CBS's Colbert problem no longer belongs only to YouTube. A House Energy and Commerce Democratic letter to FCC Chair Brendan Carr folded candidate access, network pressure and broadcast licensing into one file, accusing the commission of weaponization. [1]
Wednesday's paper said CBS stopped policing Colbert bootlegs after paying for the show. Friday's link is institutional. Variety and Deadline documented CBS's takedown notices and retreat around the Colbert public-access episode. [2][3] The House letter supplies the separate candidate-access pressure claim. [1]
Those are not identical facts. Copyright enforcement is not equal-time law. A congressional allegation is not a docket finding. But they now occupy the same public argument: broadcast lawyers are making access and enforcement choices while the FCC is also moving aggressively on network licenses. The Disney ABC order shows how a commission can turn a media dispute into a license file. [4]

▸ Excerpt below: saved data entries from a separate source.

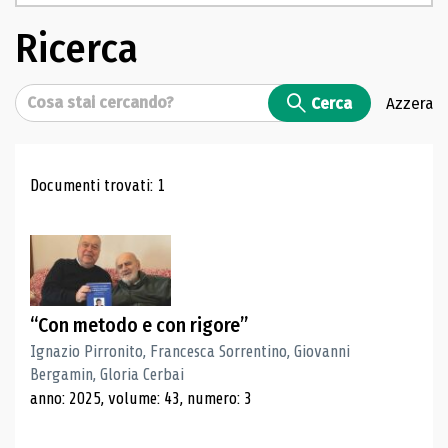
Ricerca
Cerca
Cerca
Azzera
Risultati di ricerca
Documenti trovati: 1
“Con metodo e con rigore”
Ignazio Pirronito, Francesca Sorrentino, Giovanni
Bergamin, Gloria Cerbai
anno: 2025, volume: 43, numero: 3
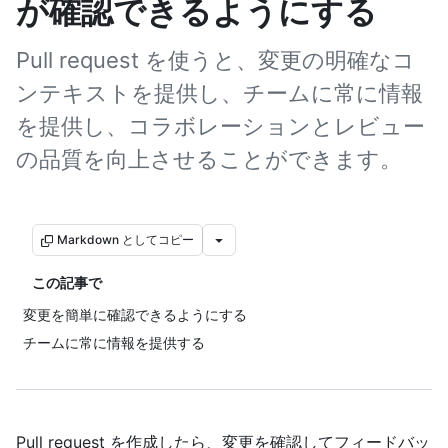
が確認できるようにする
Pull request を使うと、変更の明確なコ
ンテキストを提供し、チームに常に情報
を提供し、コラボレーションとレビュー
の品質を向上させることができます。
Markdown としてコピー
この記事で
変更を簡単に確認できるようにする
チームに常に情報を提供する
Pull request を作成したら、変更を確認してフィードバッ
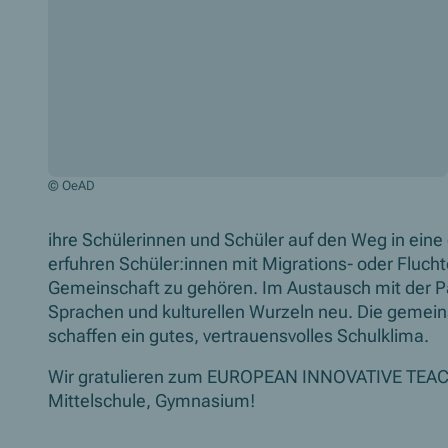
© OeAD
ihre Schülerinnen und Schüler auf den Weg in eine
erfuhren Schüler:innen mit Migrations- oder Fluch
Gemeinschaft zu gehören. Im Austausch mit der Par
Sprachen und kulturellen Wurzeln neu. Die geme
schaffen ein gutes, vertrauensvolles Schulklima.
Wir gratulieren zum
EUROPEAN INNOVATIVE TEA
Mittelschule, Gymnasium!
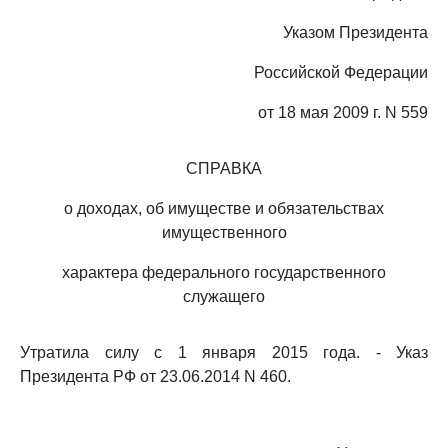
Указом Президента
Российской Федерации
от 18 мая 2009 г. N 559
СПРАВКА
о доходах, об имуществе и обязательствах
имущественного
характера федерального государственного
служащего
Утратила силу с 1 января 2015 года. - Указ
Президента РФ от 23.06.2014 N 460.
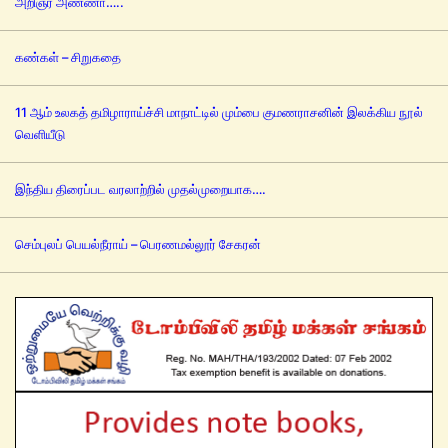
அறிஞர் அண்ணா…..
கண்கள் – சிறுகதை
11 ஆம் உலகத் தமிழாராய்ச்சி மாநாட்டில் மும்பை குமணராசனின் இலக்கிய நூல்
வெளியீடு
இந்திய திரைப்பட வரலாற்றில் முதல்முறையாக….
செம்புலப் பெயல்நீராய் – பெரணமல்லூர் சேகரன்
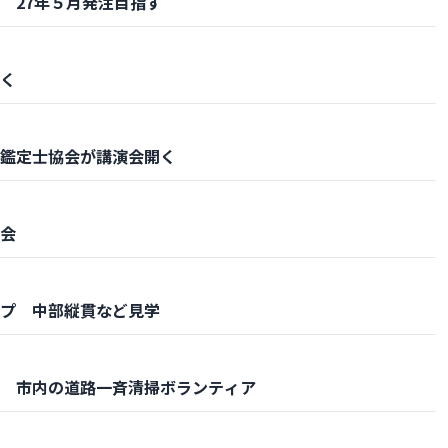
 27年５月発注目指す
く
鑑定士協会が講演会開く
会
プ 中部縦貫など見学
 市内の道路一斉清掃ボランティア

X wants a single noun for this: censorship, accountability, retaliation. The paper should refuse the shortcut. The evidence is stronger when it stays procedural. Takedown notice. Waiver. Letter. Order. License date.
The cultural story is that candidate access and comedy clips have become regulatory weather. That is how pressure works in broadcasting. It arrives as paperwork before it arrives as a ban.